Laurențiu Rotaru
- Full name: Laurențiu Rotaru
- Born: 19 January 1970 (age 56) Botoșani, Romania
- Height: 1.85 m (6 ft 1 in)
- Weight: 104 kg (16 st 5 lb; 229 lb)

Rugby union career
- Position: Prop

Senior career
- Years: Team / Apps / (Points)
- Farul Constanța
- Correct as of 8 March 2020

Provincial / State sides
- Years: Team / Apps / (Points)
- 1997: Farul Constanța / 5 / (5)

International career
- Years: Team / Apps / (Points)
- 1999: Romania / 3 / (0)
- Correct as of 8 March 2020

= Laurențiu Rotaru =

Romanian rugby union player and coach

Laurențiu Rotaru (born 19 January 1970) is a Romanian former rugby union football player. He played as a prop.

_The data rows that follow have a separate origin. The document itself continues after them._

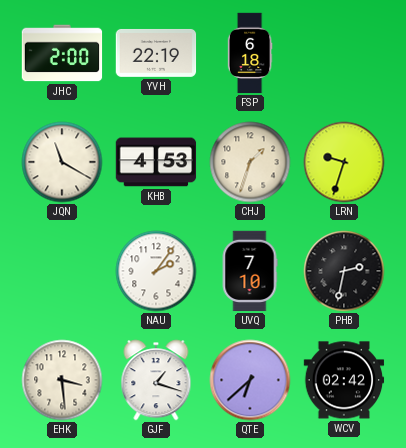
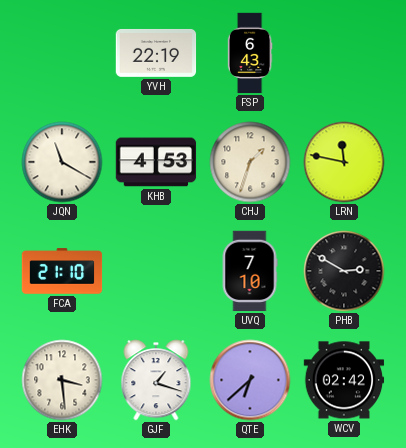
JHC: 2:00 -> none
FSP: 6:18 -> 6:43
LRN: 9:33 -> 11:47
FCA: none -> 21:10
NAU: 2:06 -> none
PHB: 2:32 -> 2:50
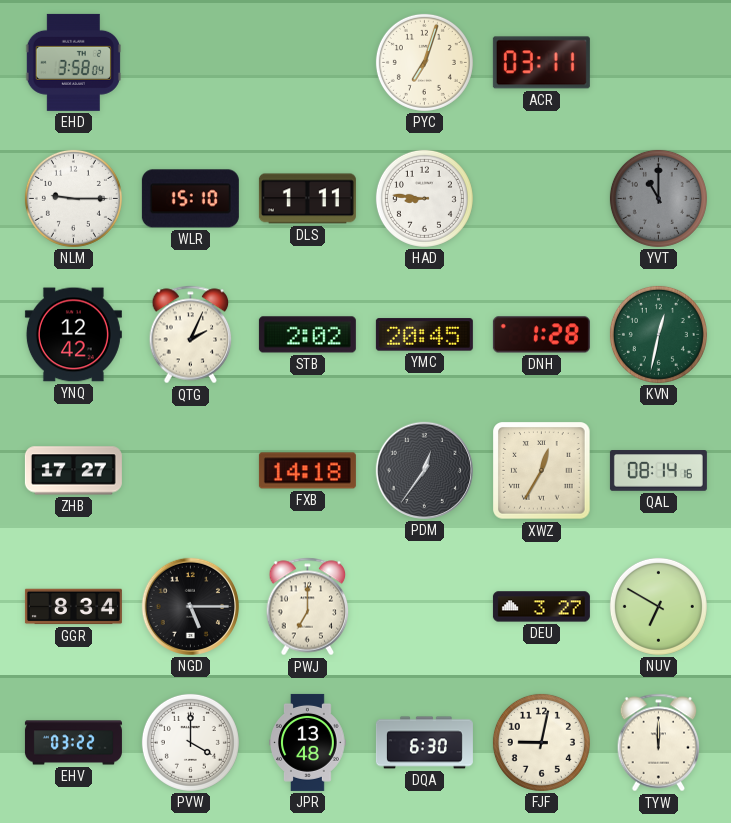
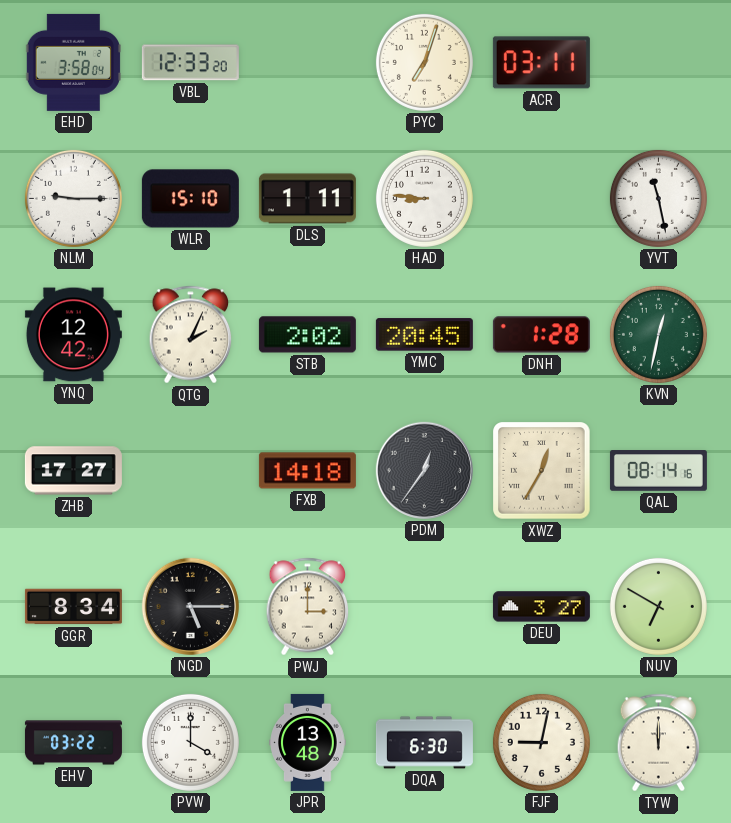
VBL: none -> 12:33
YVT: 11:00 -> 11:28
YVT dial: grey -> white
PWJ: 7:00 -> 3:00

He also played for Romania's national team, the Oaks, making his international debut in a match against the Le XV de France.

==Club career==
Laurențiu Rotaru played during his career for professional SuperLiga club, Farul Constanța. He also played with Farul in the European Rugby Challenge Cup competition.

==International career==
Rotaru was selected for 4th Rugby World Cup in 1999, playing two test matches against Australia and Ireland.